Today’s poem was first published in Poetry Monthly International, August 2009 [A UK poetry journal, discontinued in 2008] and subsequently in my collection the following year.
Now, it is not only courage and a sense of duty on which the professionalism of men and women around the world fighting for peace and justice turns but also - perhaps especially - discipline. While no poem of mine can hope to do them justice, I felt it appropriate in this instance to employ the discipline of a villanelle
On the face of it, every war and conflict has its winners and losers. Yet, to win or lose is rarely as simple as victory or defeat. Whatever, is it not to the world's everyday heroes fighting for a better, kinder, safer, world - while being moved about on this or that Battle Front like pieces on a chessboard by those more concerned with playing power games - to whom humanity owes the greater debt?

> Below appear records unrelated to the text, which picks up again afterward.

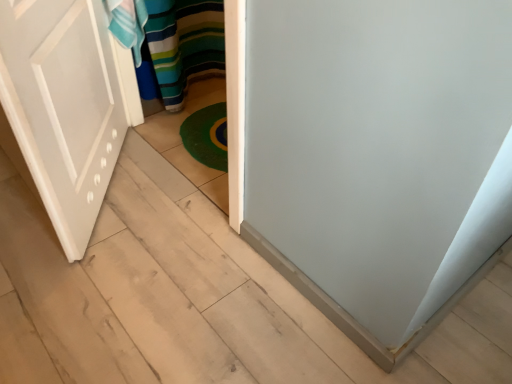 What are the coordinates of `vacant area that lies to the right of white matte door at left` in the screenshot? It's located at (180, 200). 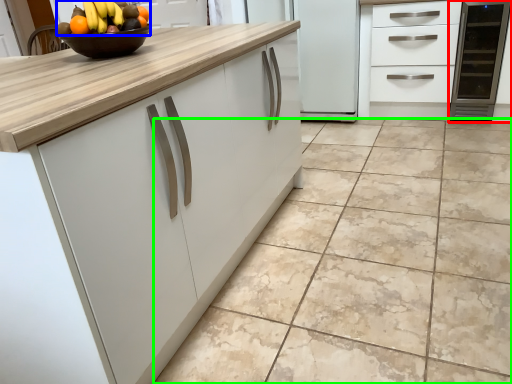 Question: Based on their relative distances, which object is farther from appliance (highlighted by a red box)? Choose from grapefruit (highlighted by a blue box) and ceramic tile (highlighted by a green box).

Choices:
 (A) grapefruit
 (B) ceramic tile

Answer: (A) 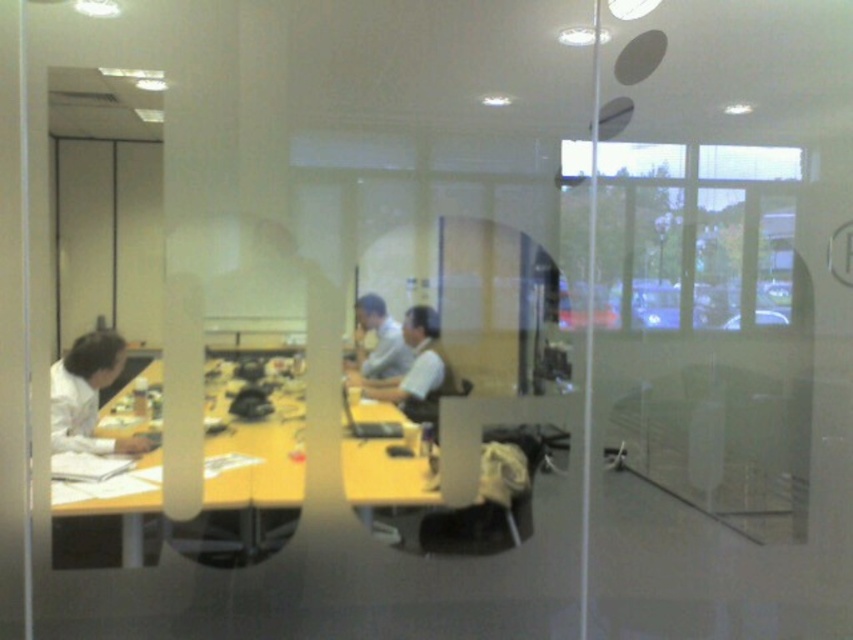 Question: Does white paper at left have a smaller size compared to light brown leather jacket at center?

Choices:
 (A) yes
 (B) no

Answer: (B)

Question: Estimate the real-world distances between objects in this image. Which object is closer to the yellow matte table at lower left?

Choices:
 (A) light brown leather jacket at center
 (B) light gray shirt at center
 (C) white paper at left

Answer: (C)

Question: Which of the following is the closest to the observer?

Choices:
 (A) (421, 403)
 (B) (114, 548)

Answer: (B)

Question: Is light brown leather jacket at center bigger than light gray shirt at center?

Choices:
 (A) no
 (B) yes

Answer: (B)

Question: Does yellow matte table at lower left have a larger size compared to light brown leather jacket at center?

Choices:
 (A) yes
 (B) no

Answer: (A)

Question: Which of the following is the closest to the observer?

Choices:
 (A) yellow matte table at lower left
 (B) white paper at left
 (C) light gray shirt at center
 (D) light brown leather jacket at center

Answer: (B) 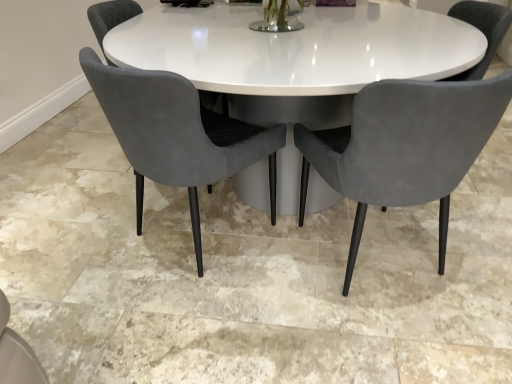 Where is `free space to the left of velvet grey chair at center, arranged as the 3th chair when viewed from the right`? Image resolution: width=512 pixels, height=384 pixels. free space to the left of velvet grey chair at center, arranged as the 3th chair when viewed from the right is located at coordinates (71, 164). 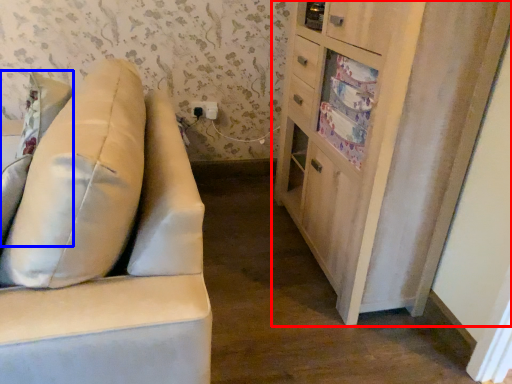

Most of us enjoy peace and quiet at times when we can be reflective about people and places dear to us, past and present, escaping (if only temporarily) from the hustle and bustle of everyday life. We should reflect, too, on those men and women to whom we owe such precious moments, so many of whom suffered injury and death so that (hopefully) their people might (eventually) live in peace and quiet; something of which (far) too many in this world of ours can (still) only dream.
PEACE AND QUIET, HARD WON
On old Memory Lane, all is quiet
for those who fought a war to end war
so we may make our peace with it
Among cries of the fallen, a shout,
(At ‘em lads, at ‘em, that’s the score!)
On old Memory Lane all is quiet
They bear old age, faces firmly set
to do them proud who had gone before
so we may make our peace with it
We will (all) be forever in their debt
whose ghosts haunt some foreign shore;
on old Memory Lane all is quiet
Time passes, defying us all to forget
those bent on exposing a greater horror
so we may make our peace with it
War, war, war, and still more of it yet;
on the landscape of love, a weeping sore;
on old Memory Lane, all is quiet
so we may make our peace with it
Copyright R. N. Taber 2009; 2016
[Note: An earlier version of this villanelle appears in On the Battlefields of Love by R. N. Taber, Assembly Books, 2010.]